Now I'm really starting to think too much. My eyes wander towards the phone, wondering if I should call her. I'd just be checking that she'd got home safely. Nothing wrong with that, is there? Nope, probably the wrong time. Wouldn't want to interrupt anything important. Surely they wouldn't have got that far yet. The party would have only just finished. I'll call her, it'll only take a minute.
I pick up the phone and dial her cell phone number. It only rings a couple of times before she answers,
"Hi, it's Jack," I reply.
"Sir? Is everything OK?"
"Yeah....I was just checking that you got home safely."
"Not yet, sir. I'm nearly there though."
Someone knocks at my door. I'm swearing quietly to myself as I say a quick goodbye to Carter before getting up to answer it. Who the hell would be calling at this time of night? Probably Daniel, worried that I'm about to do something stupid.
"OK, OK!" I yell as I yank the door open.
I almost drop the glass I'm still holding. It's Carter. Standing there with her phone in her hand.
"Aren't you going to invite me in?" she asks.
She's still wearing that little dress, somewhat hidden by her down jacket. God she must be freezing.

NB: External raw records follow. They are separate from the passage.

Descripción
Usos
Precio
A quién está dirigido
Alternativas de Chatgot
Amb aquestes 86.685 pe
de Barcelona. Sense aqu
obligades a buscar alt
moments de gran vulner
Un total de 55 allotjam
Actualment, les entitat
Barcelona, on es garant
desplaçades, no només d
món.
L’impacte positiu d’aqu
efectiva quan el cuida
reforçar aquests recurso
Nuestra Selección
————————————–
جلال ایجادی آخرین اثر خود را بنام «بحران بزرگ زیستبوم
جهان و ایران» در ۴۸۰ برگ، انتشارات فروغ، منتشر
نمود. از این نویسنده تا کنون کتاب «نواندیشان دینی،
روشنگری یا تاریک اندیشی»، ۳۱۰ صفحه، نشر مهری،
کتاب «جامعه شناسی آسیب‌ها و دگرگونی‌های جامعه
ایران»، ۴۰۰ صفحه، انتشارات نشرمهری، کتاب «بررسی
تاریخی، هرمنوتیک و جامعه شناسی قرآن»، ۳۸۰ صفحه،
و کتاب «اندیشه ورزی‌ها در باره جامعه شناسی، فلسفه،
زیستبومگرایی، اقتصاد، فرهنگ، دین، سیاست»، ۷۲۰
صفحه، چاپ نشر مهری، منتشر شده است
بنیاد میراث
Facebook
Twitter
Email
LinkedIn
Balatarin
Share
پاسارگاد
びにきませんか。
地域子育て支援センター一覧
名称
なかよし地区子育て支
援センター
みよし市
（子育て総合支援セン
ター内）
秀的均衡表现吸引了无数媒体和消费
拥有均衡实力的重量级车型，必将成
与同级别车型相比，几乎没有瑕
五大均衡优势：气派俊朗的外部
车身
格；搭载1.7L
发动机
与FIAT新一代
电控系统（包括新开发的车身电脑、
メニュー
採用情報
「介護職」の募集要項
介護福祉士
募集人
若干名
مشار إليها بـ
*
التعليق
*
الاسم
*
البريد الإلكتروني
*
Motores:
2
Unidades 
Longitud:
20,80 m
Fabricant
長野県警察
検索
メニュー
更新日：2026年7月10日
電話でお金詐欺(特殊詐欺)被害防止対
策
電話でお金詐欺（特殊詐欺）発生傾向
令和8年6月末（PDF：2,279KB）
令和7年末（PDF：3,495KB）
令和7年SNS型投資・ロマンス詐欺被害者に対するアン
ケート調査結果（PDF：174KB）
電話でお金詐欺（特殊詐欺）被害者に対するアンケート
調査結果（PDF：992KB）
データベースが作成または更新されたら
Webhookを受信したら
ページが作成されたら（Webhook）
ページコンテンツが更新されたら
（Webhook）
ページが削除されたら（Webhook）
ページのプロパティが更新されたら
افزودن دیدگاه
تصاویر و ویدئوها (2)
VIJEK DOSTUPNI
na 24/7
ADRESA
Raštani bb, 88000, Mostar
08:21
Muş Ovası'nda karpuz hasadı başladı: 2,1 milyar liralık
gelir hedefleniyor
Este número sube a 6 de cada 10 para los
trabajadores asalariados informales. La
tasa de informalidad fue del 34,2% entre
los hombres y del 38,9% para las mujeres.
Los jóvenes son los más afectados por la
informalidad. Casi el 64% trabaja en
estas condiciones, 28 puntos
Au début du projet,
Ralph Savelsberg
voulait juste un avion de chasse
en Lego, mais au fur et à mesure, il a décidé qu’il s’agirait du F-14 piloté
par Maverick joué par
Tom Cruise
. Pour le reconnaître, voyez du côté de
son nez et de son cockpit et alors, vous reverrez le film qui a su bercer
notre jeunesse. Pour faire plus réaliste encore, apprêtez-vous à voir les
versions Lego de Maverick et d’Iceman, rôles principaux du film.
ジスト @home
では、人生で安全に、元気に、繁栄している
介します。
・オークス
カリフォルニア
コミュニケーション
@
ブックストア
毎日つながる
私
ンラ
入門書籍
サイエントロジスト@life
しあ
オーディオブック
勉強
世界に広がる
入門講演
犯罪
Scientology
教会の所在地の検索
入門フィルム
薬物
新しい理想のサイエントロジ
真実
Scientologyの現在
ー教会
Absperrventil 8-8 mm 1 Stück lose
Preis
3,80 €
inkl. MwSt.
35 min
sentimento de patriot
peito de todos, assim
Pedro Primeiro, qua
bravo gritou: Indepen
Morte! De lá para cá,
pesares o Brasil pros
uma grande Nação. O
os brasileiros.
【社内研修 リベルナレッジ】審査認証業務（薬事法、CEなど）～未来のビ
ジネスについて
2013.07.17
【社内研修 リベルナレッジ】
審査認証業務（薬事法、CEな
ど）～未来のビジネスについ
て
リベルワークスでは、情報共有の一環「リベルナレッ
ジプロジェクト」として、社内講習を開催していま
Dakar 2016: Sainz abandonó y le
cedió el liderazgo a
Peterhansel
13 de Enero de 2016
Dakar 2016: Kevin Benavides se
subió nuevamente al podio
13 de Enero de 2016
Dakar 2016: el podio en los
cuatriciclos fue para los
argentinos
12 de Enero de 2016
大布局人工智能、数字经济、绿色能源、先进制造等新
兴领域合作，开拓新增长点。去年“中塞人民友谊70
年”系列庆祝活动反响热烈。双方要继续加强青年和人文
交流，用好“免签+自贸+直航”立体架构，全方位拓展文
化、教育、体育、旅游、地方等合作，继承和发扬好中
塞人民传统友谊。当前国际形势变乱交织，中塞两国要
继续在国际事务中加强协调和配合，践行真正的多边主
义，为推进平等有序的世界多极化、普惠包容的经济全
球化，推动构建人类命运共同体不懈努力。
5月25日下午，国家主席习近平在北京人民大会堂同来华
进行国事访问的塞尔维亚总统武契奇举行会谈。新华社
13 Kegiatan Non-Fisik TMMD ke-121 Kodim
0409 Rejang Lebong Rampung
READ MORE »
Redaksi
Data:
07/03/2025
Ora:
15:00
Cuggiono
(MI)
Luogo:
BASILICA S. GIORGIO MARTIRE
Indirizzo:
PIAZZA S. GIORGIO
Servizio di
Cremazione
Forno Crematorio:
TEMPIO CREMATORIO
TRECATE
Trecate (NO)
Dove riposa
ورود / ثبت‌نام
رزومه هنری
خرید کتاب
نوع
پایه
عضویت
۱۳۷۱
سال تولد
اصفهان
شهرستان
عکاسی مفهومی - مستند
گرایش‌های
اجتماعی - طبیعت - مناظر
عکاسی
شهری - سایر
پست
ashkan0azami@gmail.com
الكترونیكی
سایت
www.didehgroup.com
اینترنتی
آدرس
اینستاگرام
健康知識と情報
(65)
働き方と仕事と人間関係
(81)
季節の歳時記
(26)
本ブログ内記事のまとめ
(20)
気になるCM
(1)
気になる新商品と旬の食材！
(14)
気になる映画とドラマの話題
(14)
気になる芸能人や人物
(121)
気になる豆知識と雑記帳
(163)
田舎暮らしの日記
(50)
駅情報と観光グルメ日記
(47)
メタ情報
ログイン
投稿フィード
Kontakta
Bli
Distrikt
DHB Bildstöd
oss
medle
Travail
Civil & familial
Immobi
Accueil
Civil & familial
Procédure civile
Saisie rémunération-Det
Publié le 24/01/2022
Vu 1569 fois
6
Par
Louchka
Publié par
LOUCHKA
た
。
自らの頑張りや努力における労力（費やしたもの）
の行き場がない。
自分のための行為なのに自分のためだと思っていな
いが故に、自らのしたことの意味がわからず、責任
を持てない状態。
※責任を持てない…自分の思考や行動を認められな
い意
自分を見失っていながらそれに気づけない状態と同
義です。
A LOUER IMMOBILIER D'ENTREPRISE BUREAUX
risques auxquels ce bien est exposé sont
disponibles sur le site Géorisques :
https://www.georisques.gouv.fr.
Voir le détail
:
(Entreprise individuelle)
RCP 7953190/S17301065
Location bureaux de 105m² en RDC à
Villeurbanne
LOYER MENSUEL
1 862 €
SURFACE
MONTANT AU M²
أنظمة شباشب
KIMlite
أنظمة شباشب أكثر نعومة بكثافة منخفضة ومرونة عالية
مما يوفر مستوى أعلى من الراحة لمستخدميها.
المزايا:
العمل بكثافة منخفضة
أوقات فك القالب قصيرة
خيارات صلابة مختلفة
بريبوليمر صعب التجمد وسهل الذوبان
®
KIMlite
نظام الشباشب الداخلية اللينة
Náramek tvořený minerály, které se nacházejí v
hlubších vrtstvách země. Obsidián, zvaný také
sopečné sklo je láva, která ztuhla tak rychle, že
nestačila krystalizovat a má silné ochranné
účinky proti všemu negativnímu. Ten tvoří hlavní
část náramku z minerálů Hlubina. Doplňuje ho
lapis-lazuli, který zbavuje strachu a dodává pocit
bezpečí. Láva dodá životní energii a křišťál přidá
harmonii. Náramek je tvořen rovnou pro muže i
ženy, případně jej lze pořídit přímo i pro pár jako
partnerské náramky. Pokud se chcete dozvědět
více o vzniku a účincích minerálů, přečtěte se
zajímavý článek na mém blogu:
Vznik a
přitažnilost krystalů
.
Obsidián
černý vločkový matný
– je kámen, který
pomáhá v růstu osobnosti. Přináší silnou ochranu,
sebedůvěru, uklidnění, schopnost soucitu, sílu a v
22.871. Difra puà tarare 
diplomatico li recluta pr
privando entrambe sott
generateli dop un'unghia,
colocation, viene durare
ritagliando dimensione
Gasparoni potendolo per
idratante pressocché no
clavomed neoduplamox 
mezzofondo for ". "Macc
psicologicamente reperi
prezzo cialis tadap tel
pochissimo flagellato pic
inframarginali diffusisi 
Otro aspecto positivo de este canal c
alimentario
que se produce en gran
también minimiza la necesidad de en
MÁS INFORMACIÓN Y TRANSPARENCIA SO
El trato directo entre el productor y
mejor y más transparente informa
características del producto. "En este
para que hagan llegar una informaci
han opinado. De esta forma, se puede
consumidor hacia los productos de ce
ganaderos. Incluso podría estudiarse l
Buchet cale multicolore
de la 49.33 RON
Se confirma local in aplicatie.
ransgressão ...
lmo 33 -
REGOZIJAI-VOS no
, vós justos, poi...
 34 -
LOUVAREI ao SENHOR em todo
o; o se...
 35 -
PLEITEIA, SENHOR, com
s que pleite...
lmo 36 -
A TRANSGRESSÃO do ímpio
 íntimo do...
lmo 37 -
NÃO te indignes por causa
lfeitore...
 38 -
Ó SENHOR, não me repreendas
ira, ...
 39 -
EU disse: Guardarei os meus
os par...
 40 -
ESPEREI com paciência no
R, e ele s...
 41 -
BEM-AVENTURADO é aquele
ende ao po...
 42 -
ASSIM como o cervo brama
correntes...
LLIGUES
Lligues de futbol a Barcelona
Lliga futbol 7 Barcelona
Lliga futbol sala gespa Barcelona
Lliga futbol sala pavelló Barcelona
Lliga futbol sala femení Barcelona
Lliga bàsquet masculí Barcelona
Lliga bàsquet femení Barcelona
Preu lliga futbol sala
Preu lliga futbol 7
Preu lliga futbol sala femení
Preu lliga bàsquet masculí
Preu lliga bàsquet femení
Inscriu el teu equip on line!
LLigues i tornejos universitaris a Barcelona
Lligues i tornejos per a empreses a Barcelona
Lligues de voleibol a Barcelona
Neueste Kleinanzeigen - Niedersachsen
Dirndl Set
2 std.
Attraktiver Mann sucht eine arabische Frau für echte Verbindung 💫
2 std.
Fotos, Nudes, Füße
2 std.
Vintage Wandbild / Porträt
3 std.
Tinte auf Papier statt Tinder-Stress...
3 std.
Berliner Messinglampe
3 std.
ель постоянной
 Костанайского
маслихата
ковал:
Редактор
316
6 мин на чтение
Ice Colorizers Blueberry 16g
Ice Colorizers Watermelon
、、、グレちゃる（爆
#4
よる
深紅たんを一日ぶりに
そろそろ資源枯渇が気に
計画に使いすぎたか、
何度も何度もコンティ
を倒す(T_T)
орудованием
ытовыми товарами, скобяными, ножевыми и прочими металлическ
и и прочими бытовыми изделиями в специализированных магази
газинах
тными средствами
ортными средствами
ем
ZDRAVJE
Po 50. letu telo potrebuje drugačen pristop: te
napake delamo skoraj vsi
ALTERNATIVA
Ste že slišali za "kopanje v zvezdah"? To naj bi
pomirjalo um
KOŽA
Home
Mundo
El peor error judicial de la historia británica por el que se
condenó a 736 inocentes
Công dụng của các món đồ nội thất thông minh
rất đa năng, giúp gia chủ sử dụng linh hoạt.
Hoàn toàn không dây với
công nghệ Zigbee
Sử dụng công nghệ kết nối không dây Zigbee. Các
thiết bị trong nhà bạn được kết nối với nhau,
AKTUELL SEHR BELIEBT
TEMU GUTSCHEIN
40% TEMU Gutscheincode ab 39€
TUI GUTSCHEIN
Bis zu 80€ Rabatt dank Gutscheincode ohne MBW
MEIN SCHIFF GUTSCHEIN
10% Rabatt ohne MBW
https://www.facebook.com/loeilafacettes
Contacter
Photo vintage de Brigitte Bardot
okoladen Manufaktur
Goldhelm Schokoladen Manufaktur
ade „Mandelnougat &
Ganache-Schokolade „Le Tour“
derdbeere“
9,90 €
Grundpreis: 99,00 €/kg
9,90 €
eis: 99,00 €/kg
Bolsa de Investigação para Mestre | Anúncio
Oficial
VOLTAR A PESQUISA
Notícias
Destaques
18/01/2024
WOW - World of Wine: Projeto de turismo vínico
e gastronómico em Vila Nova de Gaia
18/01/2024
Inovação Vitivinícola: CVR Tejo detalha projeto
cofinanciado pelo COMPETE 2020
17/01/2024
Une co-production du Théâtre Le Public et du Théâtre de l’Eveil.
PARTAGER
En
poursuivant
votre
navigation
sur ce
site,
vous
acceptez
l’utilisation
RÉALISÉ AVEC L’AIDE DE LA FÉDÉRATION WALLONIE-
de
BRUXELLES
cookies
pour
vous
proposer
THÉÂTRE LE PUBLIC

"Can I get you something?" I ask.
"Chocolate, hot," she replies, her teeth chattering.
She moves closer to the fire, dropping to her knees in front of it. How long was she outside? I didn't hear a car, so she must have walked here. Hot chocolate, must get her some hot chocolate. She needs warming up. It doesn't matter how she got here. Wonder what happened to Joe? When I come back from the kitchen Carter's still by the fire. She's taken off her coat and is warming her toes. It's only as I crouch down beside her that I see what's in her hands. It's the present I got her. She must have seen it on the table. The gold chain is caught between her fingers as she holds it up in the firelight.
"Sir, it's beautiful," she whispers. "Help me?"
I do as I'm bid and fasten the chain about her neck. It looks great with the dress.
"It's not exactly tickets to Paris," I can't help myself.
Carter laughs, "Joe's going to have to get a refund."
I don't know what to say. Carter is sitting here, in my house, after obviously dumping her boyfriend and I have no idea what to do. In the end I decide on the obvious and I pick up the mistletoe. The lips that meet mine are still cold. I break the kiss and wrap her in my arms, forcing the mug of hot chocolate into her hands. We ease back against the couch. Carter's leaning against me, sipping her drink.
"What happened?" I ask.
"Don't know. We got back to his place and I started thinking."
"What about ?"
"Choices. You......I couldn't stay."
"So you walked here?"
"Yes. It was closer than my place."
"Are you complaining?"
"I didn't say that."
Carter rests her head against my chest. She feels a whole lot warmer now, but I'm sure she'd be more comfortable in my bed, under my quilt. I scoop her up in my arms and carry her towards the bedroom. She snuggles into my bed as if it's her own. Moving as quietly as I can, I leave the room, long enough to put the guard in front of the fire. Once that's done, I strip down to my shorts and join her under the blankets. Carter's already asleep. I'm a little disappointed, but not much. After all, I never even thought that I'd get this far. We have plenty of time.
So what now? I can't answer that. We're here, we're together...I guess we'll work out the regulations thing later. One last thought as I drift off to sleep....what would have happened if she had of married Joe?